両省によると、危険部位が混入した冷凍牛肉は、大手商社の伊藤忠が米カリフォルニア州のナショナルビーフ社カリフォルニア工場から輸入し、吉野家に納入したものです。同工場は日本が輸入する牛肉の約二割を供給する最大の出荷元です。
米農務省が発行する証明書がついていましたが、証明書には脊柱を含む「ショートロイン」の記載はなく、月齢も不明。ずさんな検査体制のままで日本に出荷されていたことになります。
農水、厚労両省は昨年四月、安倍晋三首相(当時)の訪米前に、輸入検査体制を大幅緩和し、米国産牛肉の全箱検査から抜き取り検査にする「日米合意」を結びました。
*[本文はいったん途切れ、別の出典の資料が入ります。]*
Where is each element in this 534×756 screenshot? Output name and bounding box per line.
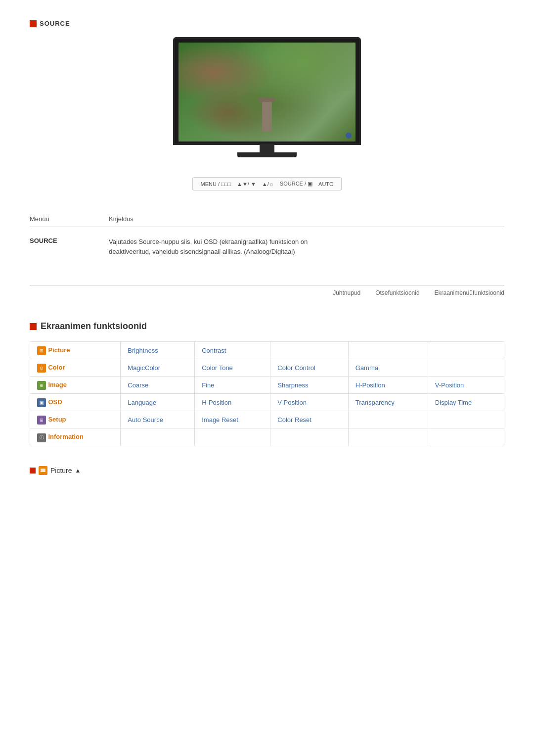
category-image: ⊕ Image	[30, 377, 121, 394]
source-label: SOURCE	[40, 20, 70, 27]
picture-svg-icon	[40, 467, 46, 474]
colorreset-cell: Color Reset	[270, 411, 348, 428]
vposition-image-link[interactable]: V-Position	[435, 381, 464, 389]
monitor	[173, 37, 361, 157]
information-link[interactable]: Information	[48, 433, 84, 440]
information-icon: ⓘ	[37, 433, 46, 442]
desc-data-row: SOURCE Vajutades Source-nuppu siis, kui …	[30, 233, 504, 260]
fine-link[interactable]: Fine	[202, 381, 214, 389]
autosource-link[interactable]: Auto Source	[128, 416, 163, 424]
category-color: ⊙ Color	[30, 359, 121, 377]
monitor-screen	[178, 43, 356, 142]
contrast-cell: Contrast	[195, 342, 270, 359]
empty-cell-10	[348, 428, 428, 446]
monitor-stand-neck	[260, 145, 274, 152]
displaytime-cell: Display Time	[428, 394, 504, 411]
monitor-container	[30, 37, 504, 157]
language-cell: Language	[121, 394, 195, 411]
svg-rect-1	[41, 469, 45, 472]
nav-link-otsefunktsioonid[interactable]: Otsefunktsioonid	[375, 289, 419, 296]
vposition-image-cell: V-Position	[428, 377, 504, 394]
gamma-cell: Gamma	[348, 359, 428, 377]
displaytime-link[interactable]: Display Time	[435, 399, 472, 406]
image-icon: ⊕	[37, 381, 46, 390]
color-link[interactable]: Color	[48, 364, 65, 371]
nav-link-juhtnupud[interactable]: Juhtnupud	[333, 289, 360, 296]
table-row: ⊞ Setup Auto Source Image Reset Color Re…	[30, 411, 504, 428]
control-bar-wrapper: MENU / □□□ ▲▼/ ▼ ▲/☼ SOURCE / ▣ AUTO	[30, 177, 504, 190]
empty-cell-9	[270, 428, 348, 446]
transparency-cell: Transparency	[348, 394, 428, 411]
vposition-osd-cell: V-Position	[270, 394, 348, 411]
control-bar-source: SOURCE / ▣	[280, 181, 312, 187]
empty-cell-8	[195, 428, 270, 446]
transparency-link[interactable]: Transparency	[356, 399, 395, 406]
source-icon	[30, 20, 37, 27]
autosource-cell: Auto Source	[121, 411, 195, 428]
empty-cell-2	[348, 342, 428, 359]
magiccolor-link[interactable]: MagicColor	[128, 364, 160, 372]
colorreset-link[interactable]: Color Reset	[277, 416, 312, 424]
source-header: SOURCE	[30, 20, 504, 27]
fine-cell: Fine	[195, 377, 270, 394]
breadcrumb-up-arrow: ▲	[75, 467, 81, 474]
control-bar-menu: MENU / □□□	[201, 181, 231, 187]
table-row: ▣ OSD Language H-Position V-Position Tra…	[30, 394, 504, 411]
coarse-cell: Coarse	[121, 377, 195, 394]
empty-cell-1	[270, 342, 348, 359]
picture-breadcrumb: Picture ▲	[30, 466, 504, 475]
language-link[interactable]: Language	[128, 399, 156, 406]
brightness-cell: Brightness	[121, 342, 195, 359]
sharpness-link[interactable]: Sharpness	[277, 381, 308, 389]
description-table: Menüü Kirjeldus SOURCE Vajutades Source-…	[30, 215, 504, 260]
menu-table: ⊞ Picture Brightness Contrast ⊙ Color Ma…	[30, 341, 504, 446]
colortone-link[interactable]: Color Tone	[202, 364, 233, 372]
osd-link[interactable]: OSD	[48, 398, 62, 406]
table-row: ⊙ Color MagicColor Color Tone Color Cont…	[30, 359, 504, 377]
colorcontrol-cell: Color Control	[270, 359, 348, 377]
table-row: ⊕ Image Coarse Fine Sharpness H-Position…	[30, 377, 504, 394]
category-information: ⓘ Information	[30, 428, 121, 446]
nav-links: Juhtnupud Otsefunktsioonid Ekraanimenüüf…	[30, 285, 504, 296]
monitor-stand-base	[237, 152, 297, 157]
empty-cell-4	[428, 359, 504, 377]
contrast-link[interactable]: Contrast	[202, 347, 226, 354]
hposition-image-cell: H-Position	[348, 377, 428, 394]
setup-link[interactable]: Setup	[48, 416, 66, 423]
sharpness-cell: Sharpness	[270, 377, 348, 394]
nav-link-ekraanimenyy[interactable]: Ekraanimenüüfunktsioonid	[435, 289, 504, 296]
table-row: ⊞ Picture Brightness Contrast	[30, 342, 504, 359]
monitor-button	[346, 133, 352, 139]
hposition-image-link[interactable]: H-Position	[356, 381, 385, 389]
breadcrumb-picture-icon	[39, 466, 47, 475]
desc-menu-item: SOURCE	[30, 237, 109, 256]
table-row: ⓘ Information	[30, 428, 504, 446]
vposition-osd-link[interactable]: V-Position	[277, 399, 307, 406]
section-title: Ekraanimen funktsioonid	[41, 321, 147, 331]
imagereset-cell: Image Reset	[195, 411, 270, 428]
control-bar-nav: ▲▼/ ▼	[237, 181, 256, 187]
control-bar-brightness: ▲/☼	[262, 181, 274, 187]
picture-icon: ⊞	[37, 346, 46, 355]
category-picture: ⊞ Picture	[30, 342, 121, 359]
brightness-link[interactable]: Brightness	[128, 347, 158, 354]
setup-icon: ⊞	[37, 416, 46, 425]
image-link[interactable]: Image	[48, 381, 67, 388]
category-setup: ⊞ Setup	[30, 411, 121, 428]
imagereset-link[interactable]: Image Reset	[202, 416, 238, 424]
empty-cell-3	[428, 342, 504, 359]
gamma-link[interactable]: Gamma	[356, 364, 378, 372]
hposition-osd-cell: H-Position	[195, 394, 270, 411]
desc-col2-header: Kirjeldus	[109, 215, 134, 223]
colorcontrol-link[interactable]: Color Control	[277, 364, 315, 372]
empty-cell-5	[348, 411, 428, 428]
monitor-pagoda	[262, 102, 272, 132]
empty-cell-7	[121, 428, 195, 446]
section-arrow-icon	[30, 323, 37, 330]
picture-link[interactable]: Picture	[48, 346, 70, 354]
empty-cell-11	[428, 428, 504, 446]
category-osd: ▣ OSD	[30, 394, 121, 411]
breadcrumb-picture-label: Picture	[50, 467, 72, 474]
hposition-osd-link[interactable]: H-Position	[202, 399, 231, 406]
coarse-link[interactable]: Coarse	[128, 381, 148, 389]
この結果、昨年八月の輸入時検査で危険部位混入が見逃されていました。
両省は同工場からの輸入停止と、米農務省に調査の実施を要請。しかし、輸入時の抜き取り検査率をあげ、国内流通段階のメーカーの自主検査の徹底を指導しただけで、全面停止の措置はとっていません。
輸入中止を
日本共産党の紙智子参院議員の話 BSE危険部位の脊柱が、輸入検査で見逃されて国内に流通していたこと自体が大問題です。輸入時のチェック体制のないことが明らかになりました。食の安全、安心よりも米国いいなりに国内のチェック体制を後退させてきた自民・公明政府の責任は重大です。米国産牛肉の輸入はただちに中止すべきです。